От его слов у Дили сжимается сердечко. Она и сама чувствует — умрет барс. Вот уже третий день он почти не встает, не мечется, как вначале по клетке, не обнюхивает углы, не расцарапывает когтями каждую щелку. Только ярость при виде человека воскрешает в нем ненадолго прежние силы.
Снова дождь застрекотал по тесовой крыше, захлюпала струя воды, стекая в позеленевшую бочку.
Может ли быть что-нибудь более нудное, удручающее, чем затяжной дождь в горах? Каждый вечер Диля засыпает под монотонное бульканье воды в переполненной бочке, и первое, что она слышит, просыпаясь по утрам, — все то же унылое бульканье и всхлипыванье за окном. Утро похоже на вечер, день — на бесконечно затянувшиеся сумерки.

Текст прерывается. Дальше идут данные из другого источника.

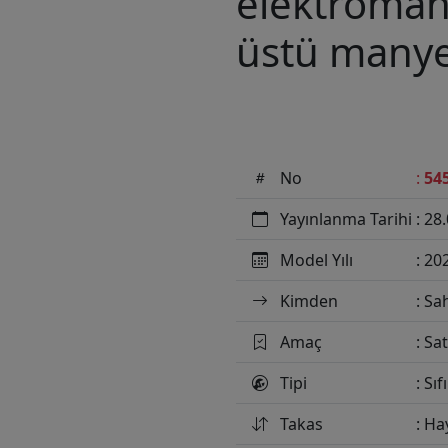
elektroman
üstü manye
No
:
54
Yayınlanma Tarihi
: 28
Model Yılı
: 20
Kimden
: Sa
Amaç
: Sat
Tipi
: Sıf
Takas
: Ha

Разумеется, никакая машина не доберется к ним в такую непогодь. Наверно, и мосты уже посносило в низинах. На что смирна и безобидна была горная речушка возле кордона. Диля, бывало, шутя, не замочив кеды, перепрыгивала на другой берег с камня на камень. А после таких дождей речушка будто осатанела: ревет, плюется пеной, катит по дну громыхающие валуны.
Шакир долго раздумывал о чем-то, поколачивая кулаком о кулак, потом решительно сорвал с гвоздя ременную плетку — камчу. Заплетенный на ее конце свинцовый шарик щелкнул по досчатой стене.
— Поеду! — сказал Шакир. — В район съезжу, ветеринара привезу. Привезу, если б даже его силком к седлу привязывать пришлось. Два дня одна проживешь. Продукты знаешь где. У барса все время чтобы свежатинка была. Достанешь из ледника остатки баранины.
Шакир влез в пересохший у костров, заскрежетавший, как жесть, брезентовый плащ, нахлобучил до бровей капюшон и головою вперед нырнул с крыльца под дождевую завесу. Тотчас сквозь стеклянистый шелест струй прорвалось грозное рычанье, загромыхала решетка под навесом. Шакир поскользнулся на размытой глине, упал в грязь и, внезапно освирепев, бросился к клетке барса.
Диля не сразу поняла, что происходит там, за мерцающей сеткой дождя. Она только слышала прерывистый, похожий на стон, рев барса и тупые размеренные удары. Догадка, что Шакир избивает своего пленника, показалась слишком нелепой, и все же она метнулась сквозь дождь под темный навес.
Барс кидался на решетку, охватывая ее широко раскинутыми лапами и застывал на какую-то долю секунды, словно распятый на черных стальных прутьях. В этот миг Шакир и наносил свой разящий удар. Он далеко откидывал назад руку и хлестал камчою в полный мах — метко, жестоко, неотвратимо. Свинцовый шарик влипал то в грудь зверя, то в белесый живот, то рубил по широкой лапе. А барс все кидался навстречу ударам и в отчаянье грыз неподатливый металл. В конюшне, за стеной, испуганно всхрапывал Комуз и бил копытами в гулкие бревна.